The Executive Director of Media Rights Agenda (MRA), Mr. Edetaen Ojo, has called on the media community to put in place self-regulatory measures to tackle the issue of hate-speech ahead of the forthcoming 2019 general elections, cautioning that the result of the current inaction on the matter could become detrimental to the media sector, should the government decide to act on it.
Mr Ojo raised this issue during his presentation on Friday, February 23, 2018 in Abuja at the Media Project Stakeholders Meeting, organized by the Institute for Media and Society (IMS) with support from the European Union, as part of the support to the media component of the EU SDGN Project.
According to him, “I believe that there is a consensus that there were disturbing levels of hate speech and partisanship in the coverage of the 2015 elections by many media outlets. Since then, no concerted effort has apparently been made to address the problem. There is a risk that if the media community does nothing to address this problem, government could take legislative measures in response and this would most likely be in the form of criminal law.”
In order to address this problem and other breaches of professional standards ahead of the 2019 elections, he said “the media community should make efforts to put in place a self-regulatory system and intensify activities aimed at sensitizing the media community about the industry standard.”
In his presentation titled: “On the road to 2019: What regulatory environment would be suitable for media practice in Nigeria,” Mr Ojo discussed the role of the media in the electioneering process, putting the forthcoming 2019 general elections in perspective. He identified and proffered ways out to the key issues affecting the role of the media including political interference in government–owned media, media ownership and the question of self-censorship in privately-owned media, fairness in coverage, among others.

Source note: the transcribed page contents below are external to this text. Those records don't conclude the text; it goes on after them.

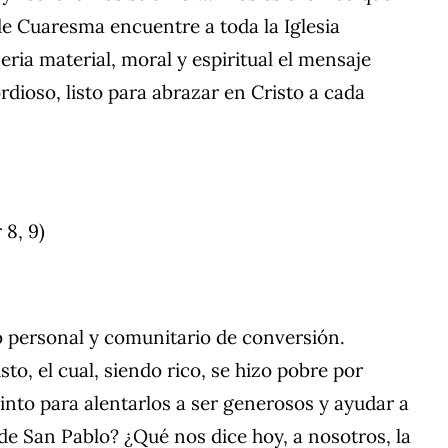
de Cuaresma encuentre a toda la Iglesia
eria material, moral y espiritual el mensaje
dioso, listo para abrazar en Cristo a cada
 8, 9)
o personal y comunitario de conversión.
o, el cual, siendo rico, se hizo pobre por
rinto para alentarlos a ser generosos y ayudar a
 de San Pablo? ¿Qué nos dice hoy, a nosotros, la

Mr Ojo noted that fairness is the most critical issue for the media in election coverage. Therefore, he said “fair access to the media involves issues such as: equality of time and space allotted to political parties and candidates; the type of access time or space given to them; and whether there is proportionality in the presentation of opposing parties or candidates in the media, etc.”
Discussing the media ownership question, Mr Ojo described the issue one of the biggest challenges for professional coverage of elections and electoral processes and which frequently results in self-censorship or even direct interference in the editorial decision making of media organizations. To this, he proposed a dual track approach.
First, he proposed an urgent reform in the operation and management of state-owned media at both Federal and State levels. “There is an urgent need to transform all state-owned broadcasting stations in the country, both at the Federal and at the State levels, into genuine public service broadcasters.
“In practical terms, these stations should be removed from the direct control of the President or the Minister of Information (at the Federal level) and of the Governor or Commissioners for Information (at the State level).
“The stations should be run by independent boards whose members are appointed through a transparent process and have security of tenure. The stations should also be guaranteed adequate and secure funding in order to protect them from arbitrary interference with their budgets,” Mr Ojo recommended.
He added that all of these reforms should be guaranteed by Law, which would require a complete review of the current legal framework regarding the operations of the stations. He said that the existing laws establishing these state-owned media should be abrogated and replaced with new laws which reflect these principles of broadcasting independence.
The second approach he proposed was the need to address the challenge of owners interference in the editorial content of privately owned media outlets, especially in the light of the current environment where a large number of media organizations are owned by politicians or business persons with clear political interests, links or even affiliations.
On this, he proposed that “the media should collectively put pressure on media owners in the Newspapers Proprietors Association of Nigeria and the Broadcasting Organizations of Nigeria to also develop and adopt a Code of Conduct for Media Owners.
“One of the elements of such a code would be that there must be a separation of roles between media owners and journalists and that media owners should not be involved in or interfere in editorial matters of the media organizations owned by them.”
Mr Ojo also drew attention to the Nigerian Media Code of Election Coverage, declaring his absolute support for its timely revision and updating so that the final document can be read far ahead of the 2019 elections and the necessary sensitization carried out.
He said: “I believe that there is a move to update the Nigerian Media Code of Election Coverage that was developed ahead of the 2015 elections to make it more comprehensive. I am in complete support of such an effort.”
In addition, he said, “the media community should also consider the possibility of developing and implementing enforcement mechanisms to ensure compliance with the updated Code by all media stakeholders.”
To this end, he called for collaboration of the entire media community united by this common cause to achieve those heights.